Even though the complexity of human existence is indeed increasing at a fever pitch, linear time as we experience it on a daily basis most probably will not end on December 21. McKenna was on to something, but it wasn’t a cataclysm. It might have been an “apocalypse” in the oldest sense of the word, which originally meant “unveiling.” What’s being uncovered is the inherent ridiculousness of expecting a person to live at the pace of information. Back when most information moved as fast as the horse or even the automobile, it was possible to trade chunks of our physical and mental wellbeing to move ourselves through our lives as fast as the culture was urging us to go. These days, the sane among us can only laugh at the idea, because immeasurably huge amounts of information are directed at each one of us through wires and airwaves at the speed of light. Just like no physical body can move at the speed of light, no flesh-and-blood brain can keep up with the flood of information.

It’s not a physical Armageddon, but an informational one.
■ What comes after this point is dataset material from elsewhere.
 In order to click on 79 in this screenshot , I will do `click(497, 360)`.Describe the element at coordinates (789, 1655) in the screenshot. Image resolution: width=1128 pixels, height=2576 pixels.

But who says you have to play that game? At the close of the 13th b’ak’tun, instead of expecting the “end of time,” why not celebrate taking time back into your own hands? Let go of the idea that you have no worth unless you are busy. Productivity is overrated, and happiness gets shorted. Go for a slow walk in the park today, or just take an extra hour in bed. The world won’t end if you relax, and the aliens don’t mind waiting.